- INSTRUCTIONS FOR THE TASK
Check every line of the entries for the string "para" and return the ones that contain it.

(Data excerpts)
'''

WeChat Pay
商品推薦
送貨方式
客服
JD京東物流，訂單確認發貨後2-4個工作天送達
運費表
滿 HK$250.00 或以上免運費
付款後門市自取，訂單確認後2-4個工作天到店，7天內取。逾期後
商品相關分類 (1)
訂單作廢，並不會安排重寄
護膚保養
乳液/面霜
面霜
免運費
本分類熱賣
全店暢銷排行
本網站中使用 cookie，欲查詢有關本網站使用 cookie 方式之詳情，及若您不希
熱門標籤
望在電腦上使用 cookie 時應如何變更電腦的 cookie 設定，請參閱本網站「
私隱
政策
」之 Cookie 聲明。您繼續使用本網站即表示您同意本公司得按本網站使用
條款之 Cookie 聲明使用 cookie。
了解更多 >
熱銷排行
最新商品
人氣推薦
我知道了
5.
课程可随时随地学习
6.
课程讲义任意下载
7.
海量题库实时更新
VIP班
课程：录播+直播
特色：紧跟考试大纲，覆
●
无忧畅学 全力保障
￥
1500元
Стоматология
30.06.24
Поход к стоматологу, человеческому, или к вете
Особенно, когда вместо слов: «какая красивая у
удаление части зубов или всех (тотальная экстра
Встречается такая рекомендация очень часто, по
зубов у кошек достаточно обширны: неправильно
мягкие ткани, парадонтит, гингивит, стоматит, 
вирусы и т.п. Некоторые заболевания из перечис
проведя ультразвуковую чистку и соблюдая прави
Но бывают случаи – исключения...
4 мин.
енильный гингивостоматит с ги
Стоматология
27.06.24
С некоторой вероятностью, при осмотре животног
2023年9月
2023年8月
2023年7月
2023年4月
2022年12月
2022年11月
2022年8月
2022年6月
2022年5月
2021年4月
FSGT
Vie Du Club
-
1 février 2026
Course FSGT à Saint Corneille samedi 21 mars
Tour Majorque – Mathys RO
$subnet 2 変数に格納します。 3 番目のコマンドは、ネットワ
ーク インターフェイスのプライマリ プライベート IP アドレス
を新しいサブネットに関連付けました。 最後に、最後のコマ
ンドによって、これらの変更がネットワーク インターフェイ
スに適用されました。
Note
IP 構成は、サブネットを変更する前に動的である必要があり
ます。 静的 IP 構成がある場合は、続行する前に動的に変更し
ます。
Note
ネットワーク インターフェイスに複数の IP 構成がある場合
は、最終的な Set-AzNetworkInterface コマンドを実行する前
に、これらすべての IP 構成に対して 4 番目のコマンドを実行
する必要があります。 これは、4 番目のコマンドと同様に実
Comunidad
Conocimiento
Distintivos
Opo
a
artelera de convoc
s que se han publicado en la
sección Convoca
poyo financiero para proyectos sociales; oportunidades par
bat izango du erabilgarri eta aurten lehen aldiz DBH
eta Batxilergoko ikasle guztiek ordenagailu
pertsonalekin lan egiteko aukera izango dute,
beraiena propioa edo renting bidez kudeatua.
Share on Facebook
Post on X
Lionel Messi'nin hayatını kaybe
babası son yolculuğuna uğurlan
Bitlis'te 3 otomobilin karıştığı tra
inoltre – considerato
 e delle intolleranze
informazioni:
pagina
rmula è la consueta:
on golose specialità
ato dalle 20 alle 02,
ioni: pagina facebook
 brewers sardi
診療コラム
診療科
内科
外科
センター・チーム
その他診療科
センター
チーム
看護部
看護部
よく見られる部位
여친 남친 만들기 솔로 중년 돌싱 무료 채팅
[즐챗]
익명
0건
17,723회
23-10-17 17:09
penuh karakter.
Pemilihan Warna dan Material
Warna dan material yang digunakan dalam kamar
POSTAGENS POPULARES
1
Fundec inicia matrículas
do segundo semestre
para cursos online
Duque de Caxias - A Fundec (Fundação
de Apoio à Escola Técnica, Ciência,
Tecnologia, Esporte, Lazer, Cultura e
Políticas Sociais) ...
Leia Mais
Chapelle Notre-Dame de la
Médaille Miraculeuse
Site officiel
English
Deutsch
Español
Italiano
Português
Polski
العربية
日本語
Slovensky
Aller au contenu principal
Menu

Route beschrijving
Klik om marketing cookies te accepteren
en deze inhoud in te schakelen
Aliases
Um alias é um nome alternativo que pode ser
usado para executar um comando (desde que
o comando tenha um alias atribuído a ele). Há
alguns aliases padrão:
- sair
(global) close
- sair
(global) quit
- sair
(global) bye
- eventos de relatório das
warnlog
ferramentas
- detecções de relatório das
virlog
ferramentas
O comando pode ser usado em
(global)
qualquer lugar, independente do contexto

'''

- THE ANSWER
poyo financiero para proyectos sociales; oportunidades par
para cursos online
usado para executar um comando (desde que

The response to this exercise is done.